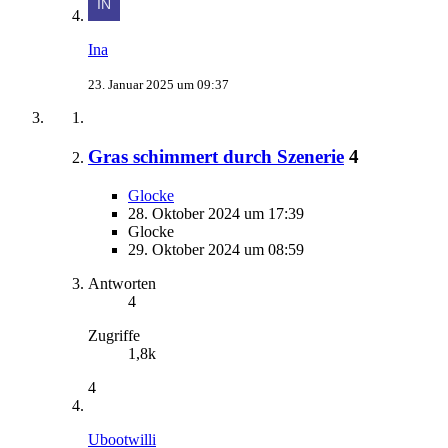
Ina
23. Januar 2025 um 09:37
Gras schimmert durch Szenerie
4
Glocke
28. Oktober 2024 um 17:39
Glocke
29. Oktober 2024 um 08:59
Antworten
4
Zugriffe
1,8k
4
Ubootwilli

□ □ □ □

__What you need to do__. Sift through the material above and copy each line that holds "Oktober".

__Exercise solution__.
28. Oktober 2024 um 17:39
29. Oktober 2024 um 08:59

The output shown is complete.